The court followed the plaintiffs' lead in identifying the relief sought as a refund of tuition. That is how the Amended Complaint is drawn. Plaintiffs argue in their motion for reconsideration that it seeks something different from a refund: "consequential damages." They point to paragraph 31 of the Amended Complaint, which seeks "an amount representing the difference in value of live in-person instruction versus online distance learning, as well as the value of the unused portion of [housing and meal costs and student fees.]" (Doc. 65 ¶ 31.) That request is incorporated into each of the six counts in the pleading. (Id. ¶¶ 51, 59, 67, 73, 78, 83.)

Vermont decisional law recognizes two primary measures of money damages for breach of contract: the loss of expectancy, frequently defined as loss of profit, or, alternatively, the return of some or all of the cost of performance to the non-breaching party through a restitution-based award. Foti Fuels, Inc. v. Kurrle Corp., 2013 VT 111, ¶ 37, 195 Vt. 524, 90 A.3d 885. These alternatives are consistent with contract remedies in American law generally. Compare Restatement (Second) of Contracts § 347 with Restatement (Third) of Restitution § 38.
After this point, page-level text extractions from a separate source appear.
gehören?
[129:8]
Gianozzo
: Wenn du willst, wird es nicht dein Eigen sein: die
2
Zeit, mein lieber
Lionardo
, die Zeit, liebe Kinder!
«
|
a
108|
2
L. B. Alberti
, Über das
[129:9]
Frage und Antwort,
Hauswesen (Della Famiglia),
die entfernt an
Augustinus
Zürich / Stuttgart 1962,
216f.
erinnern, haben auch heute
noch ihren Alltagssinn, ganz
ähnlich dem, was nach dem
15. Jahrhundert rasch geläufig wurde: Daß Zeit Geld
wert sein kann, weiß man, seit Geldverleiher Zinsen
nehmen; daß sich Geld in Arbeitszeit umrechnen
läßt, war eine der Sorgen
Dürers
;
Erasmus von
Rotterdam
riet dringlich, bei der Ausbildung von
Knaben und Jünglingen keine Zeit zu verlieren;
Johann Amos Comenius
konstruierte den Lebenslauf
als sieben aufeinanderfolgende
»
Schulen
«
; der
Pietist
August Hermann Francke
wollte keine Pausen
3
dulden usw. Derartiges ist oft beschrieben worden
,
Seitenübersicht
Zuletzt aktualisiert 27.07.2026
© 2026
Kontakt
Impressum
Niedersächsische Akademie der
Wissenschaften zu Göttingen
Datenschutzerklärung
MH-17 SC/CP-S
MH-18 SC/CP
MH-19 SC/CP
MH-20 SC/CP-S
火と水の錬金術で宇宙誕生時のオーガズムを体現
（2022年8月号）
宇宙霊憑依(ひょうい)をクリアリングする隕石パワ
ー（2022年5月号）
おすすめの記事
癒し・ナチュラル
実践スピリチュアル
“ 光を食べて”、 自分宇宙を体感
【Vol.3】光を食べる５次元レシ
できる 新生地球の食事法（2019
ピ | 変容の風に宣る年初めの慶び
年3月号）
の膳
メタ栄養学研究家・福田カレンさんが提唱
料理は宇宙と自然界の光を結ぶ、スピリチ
The expectancy measure of damages model is a poor fit for Plaintiffs' claim since it would require the factfinder to determine the value of a single semester of in-person education, reduced by its cost to the student, in order to calculate the net benefit. From this amount, the factfinder would subtract the benefit, if any, of remote attendance. These calculations would be subject to "the tests of causation, certainty and foreseeability, and, in addition, be reasonably supposed to have been in the contemplation of both parties at the time they made the contract." A. Brown, Inc. v. Vt. Justin Corp., 148 Vt. 192, 196, 531 A.2d 899, 902 (1987). The simple recitation of the damage formula illustrates the impossibility of applying it to the type of breach alleged here.
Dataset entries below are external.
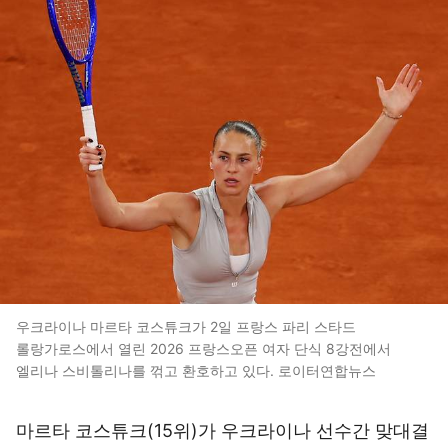
우크라이나 마르타 코스튜크가 2일 프랑스 파리 스타드
롤랑가로스에서 열린 2026 프랑스오픈 여자 단식 8강전에서
엘리나 스비톨리나를 꺾고 환호하고 있다. 로이터연합뉴스
마르타 코스튜크(15위)가 우크라이나 선수간 맞대결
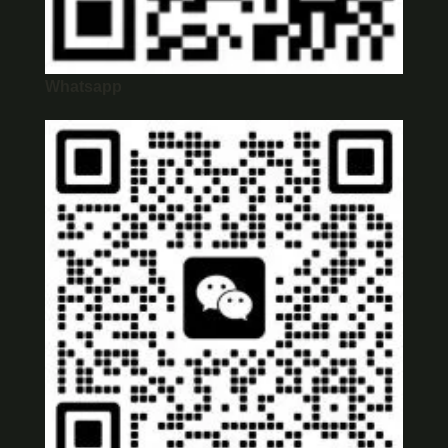
Whatsapp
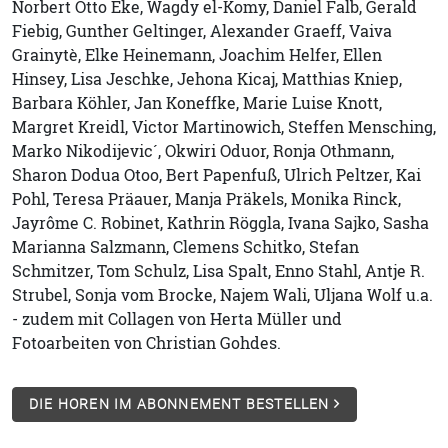
Norbert Otto Eke, Wagdy el-Komy, Daniel Falb, Gerald
Fiebig, Gunther Geltinger, Alexander Graeff, Vaiva
Grainytè, Elke Heinemann, Joachim Helfer, Ellen
Hinsey, Lisa Jeschke, Jehona Kicaj, Matthias Kniep,
Barbara Köhler, Jan Koneffke, Marie Luise Knott,
Margret Kreidl, Victor Martinowich, Steffen Mensching,
Marko Nikodijevic´, Okwiri Oduor, Ronja Othmann,
Sharon Dodua Otoo, Bert Papenfuß, Ulrich Peltzer, Kai
Pohl, Teresa Präauer, Manja Präkels, Monika Rinck,
Jayrôme C. Robinet, Kathrin Röggla, Ivana Sajko, Sasha
Marianna Salzmann, Clemens Schitko, Stefan
Schmitzer, Tom Schulz, Lisa Spalt, Enno Stahl, Antje R.
Strubel, Sonja vom Brocke, Najem Wali, Uljana Wolf u.a.
- zudem mit Collagen von Herta Müller und
Fotoarbeiten von Christian Gohdes.
DIE HOREN IM ABONNEMENT BESTELLEN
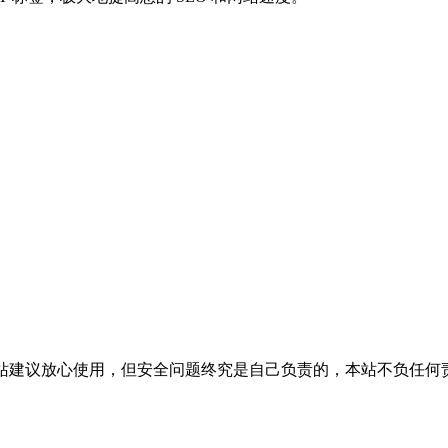
活，本站建议放心使用，但安全问题终究是自己负责的，本站不负任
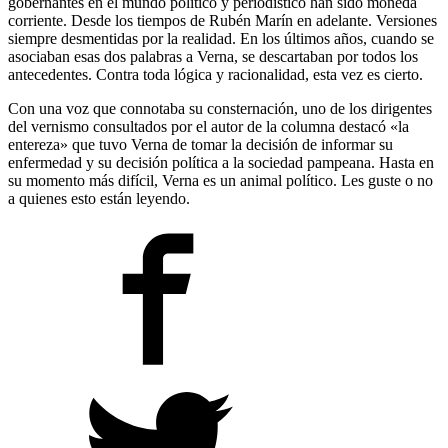
gobernantes en el mundo político y periodístico han sido moneda
corriente. Desde los tiempos de Rubén Marín en adelante. Versiones
siempre desmentidas por la realidad. En los últimos años, cuando se
asociaban esas dos palabras a Verna, se descartaban por todos los
antecedentes. Contra toda lógica y racionalidad, esta vez es cierto.
Con una voz que connotaba su consternación, uno de los dirigentes
del vernismo consultados por el autor de la columna destacó «la
entereza» que tuvo Verna de tomar la decisión de informar su
enfermedad y su decisión política a la sociedad pampeana. Hasta en
su momento más difícil, Verna es un animal político. Les guste o no
a quienes esto están leyendo.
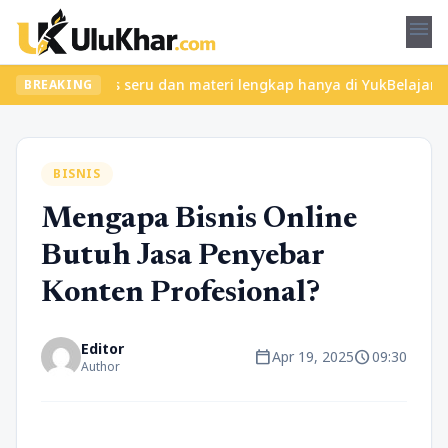
menu
ukan kelas seru dan materi lengkap hanya di YukBelajar.com. Mula
BREAKING
BISNIS
Mengapa Bisnis Online
Butuh Jasa Penyebar
Konten Profesional?
Editor
calendar_today
schedule
Apr 19, 2025
09:30
Author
The restitution measure of damages presents doctrinal difficulties as well. These include the difficulty of defining with sufficient certainty the percentage of the student's tuition payment that should be returned to him or her. But the court agrees with the plaintiffs that these are issues for the merits, not for standing. The standing issue which the court identified as "redressability" is whether a restitution award of tuition is feasible to a student who has paid nothing. In the context of breach of contract, the remedy of restitution allows the recovery of some portion of the consideration paid by the non-breaching party. It is a measure of damages that authorizes the return of money wrongfully held by the defendant. But before one can receive a refund of the tuition or other payments, one has to pay it. There can be no restitution order for someone who has incurred no cost of performance.

III. Nominal Damages; Injury-In-Fact

As an alternative, Plaintiffs now seek a nominal award. The Supreme Court has recently held that nominal damages can redress a past injury. Uzuegbunam v. Preczewski, 141 S.Ct. 792, 796 (2021). But the Amended Complaint makes no claim for nominal damages and the boilerplate request for "such other relief as may be just and proper" is not a request for nominal damages. (See Doc. 76 at 8 n.3.) The case involves no fee-shifting statute that would entitle Plaintiffs' counsel to an award of fees for obtaining a nominal judgment. Plaintiffs who have no economic stake in the outcome of the case would make poor candidates for class representatives. Plaintiffs have amended their complaint to include other students who paid tuition. Awarding nominal damages because these two plaintiffs cannot prove compensable loss rewards a legal fiction. Under the circumstances of this case in which both the university and the students and their families have struggled to adjust to pandemic conditions, the court will not pretend that an injury is present when none is shown.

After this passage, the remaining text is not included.